The minimization memo is a one- to two-page document the readiness practitioner produces per use case. Its purpose is to make the minimization analysis explicit and reviewable. The memo’s structure:

  1. Purpose specification. The AI use case, in enough detail that data necessity can be tested against it.
  2. Data inventory. Each field in scope, with its sensitive-data class(es).
  3. Necessity justification. Per field, a one-sentence rationale for why the field is required. Fields without a rationale are minimization failures and should be dropped.
  4. Retention justification. Per dataset, the retention window and the reason. “We might need it” is not a reason.
  5. Residual risk. After minimization, the residual privacy risk, with named mitigations (pseudonymization, access control, differential-privacy training, or others).
  6. Signoff. DPO or privacy lead, data steward, and ML engineer, each with a basis statement.

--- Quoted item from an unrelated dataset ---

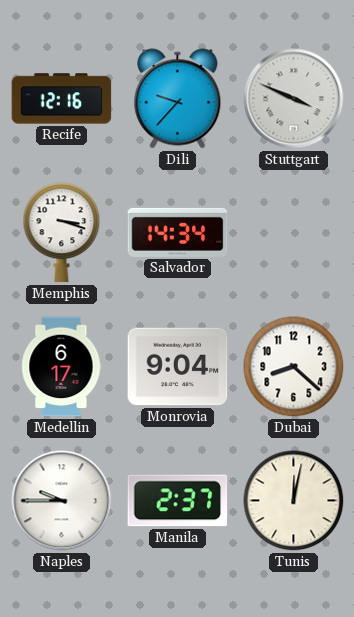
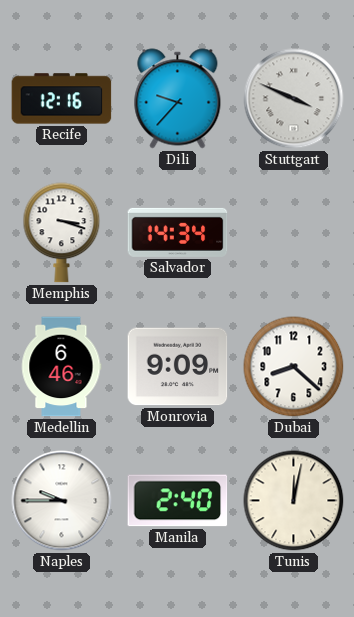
Medellin: 6:17 -> 6:46
Monrovia: 9:04 -> 9:09
Manila: 2:37 -> 2:40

A well-authored memo is short and specific. A lengthy memo usually indicates the use case is trying to cover too much and should be re-scoped.

Cross-references

  • COMPEL Core — Data governance for AI (EATF-Level-1/M1.5-Art07-Data-Governance-for-AI.md) — the governance frame within which privacy controls sit.
  • COMPEL Core — Process pillar domains: use cases and data (EATF-Level-1/M1.3-Art04-Process-Pillar-Domains-Use-Cases-and-Data.md) — the 20-domain maturity model’s treatment of the data pillar, including privacy as a sub-domain.
  • AITM-DR Article 4 (./Article-04-Data-Lineage-Provenance-and-Documentation.md) — the documentation discipline that produces the minimization memo and the retention justification.
  • AITM-DR Article 7 (./Article-07-Bias-Relevant-Variables-and-Subgroup-Coverage.md) — the protected-attribute handling that privacy controls extend.
  • AITM-DR Article 10 (./Article-10-Drift-Monitoring-Incident-Classification-and-Sustainment.md) — the incident-response discipline that covers data-privacy incidents.

Summary

AI extends the privacy threat model with memorization, attribute inference, re-identification, and prompt-archive leakage. The minimization duty under GDPR Article 5 and EU AI Act Article 10 becomes operational through purpose specification, per-field necessity justification, and retention justification — the three-test minimization memo. Four privacy-preserving techniques — differential privacy, federated learning, synthetic data, and selective redaction — each apply in specific contexts with named limits. The Italian Garante’s 2024 ChatGPT decision provides a three-test framework (lawful basis, transparency, rights-affected design) that every AI readiness scorecard should apply to every dataset in scope.


Footnotes

  1. N. Carlini et al., Extracting Training Data from Large Language Models, USENIX Security 2021. https://www.usenix.org/conference/usenixsecurity21/presentation/carlini-extracting 2

  2. Regulation (EU) 2016/679 (General Data Protection Regulation), Article 5 (Principles relating to processing of personal data) and Article 9 (Processing of special categories of personal data). https://eur-lex.europa.eu/eli/reg/2016/679/oj

  3. Regulation (EU) 2024/1689, Article 10. https://eur-lex.europa.eu/eli/reg/2024/1689/oj

  4. Garante per la protezione dei dati personali, Provvedimento del 2 novembre 2024 / decisione sanzionatoria nei confronti di OpenAI, doc. web n. 9870832 (decision published 30 December 2024). https://www.garanteprivacy.it/web/guest/home/docweb/-/docweb-display/docweb/9870832

  5. C. Dwork and A. Roth, The Algorithmic Foundations of Differential Privacy, Foundations and Trends in Theoretical Computer Science 9, nos. 3–4 (2014): 211–407.